FOLLOWING a -0.6% decline in the Saint Lucian economy last year, it was a bit refreshing that the International Monetary Fund (IMF) team which visited Saint Lucia last month concluded that a 1.2% growth is projected for this year.
Government’s “bold programme of economic reforms” which includes “a credible medium-term fiscal consolidation plan and rapid implementation” has been cited as key factors to realizing the “moderate growth” projected this year.
This despite weakened performances in tourism, transportation and manufacturing sectors which affected last year’s performance. However, strong performance in construction and agriculture, increased hotel rooms and new direct flights from the United States are some of the key factors that put the island on track to reaching its target.

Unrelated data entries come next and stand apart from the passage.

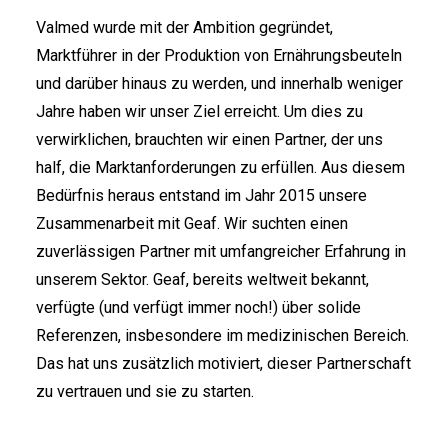
Valmed wurde mit der Ambition gegründet,
Marktführer in der Produktion von Ernährungsbeuteln
und darüber hinaus zu werden, und innerhalb weniger
Jahre haben wir unser Ziel erreicht. Um dies zu
verwirklichen, brauchten wir einen Partner, der uns
half, die Marktanforderungen zu erfüllen. Aus diesem
Bedürfnis heraus entstand im Jahr 2015 unsere
Zusammenarbeit mit Geaf. Wir suchten einen
zuverlässigen Partner mit umfangreicher Erfahrung in
unserem Sektor. Geaf, bereits weltweit bekannt,
verfügte (und verfügt immer noch!) über solide
Referenzen, insbesondere im medizinischen Bereich.
Das hat uns zusätzlich motiviert, dieser Partnerschaft
zu vertrauen und sie zu starten.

With public debt now exceeding 82% of gross domestic product (GDP), government will be hard-pressed to reducing that figure closer to the 2030 target of 60%, including strengthening its fiscal policies and making it easier to do business.
In its party manifesto, the United Workers Party (UWP), pledged to reduce the debt-to-GDP ratio by at least 5% in five years, achieve an accumulated economic growth rate of at least 12% in the first term and reduce the overall level of unemployment to no more than 15%.
These are all herculean tasks for a party now in government that is yet to present its first budget to the citizenry. However, Prime Minister Allen Chastanet has reiterated that government’s first budget would be part of its four-year plan for restructuring the economy.
With a 2.5% reduction in the Valued Added Tax (VAT) already in effect, it remains to be seen just what other promises government can deliver on. Although unemployment declined last year, it still remains a major concern for people who still cannot find work.
With almost one year in its term already up, government must now ramp up its efforts to ensure that the campaign promises are met. With an estimated annual 2.4% increase in economic growth promised, the projected growth for this year is halfway there. As such, implementing what it deems its ambitious programmes aimed at turning the economy around must be done in a methodical manner so as to ensure that lapses and inconsistencies do not thwart such efforts.
Having been in office for eight months already, whatever plans the government is expected to implement should be well-thought-out and not merely cosmetic enough to allay people’s fears that things might well be worse than we are already being told.
We need a solid economic plan that works towards getting people back to work and this country growing again. Moderate growth is not enough to save us from the position we are in presently and government needs to quicken its pace so as to surpass that projected growth figure.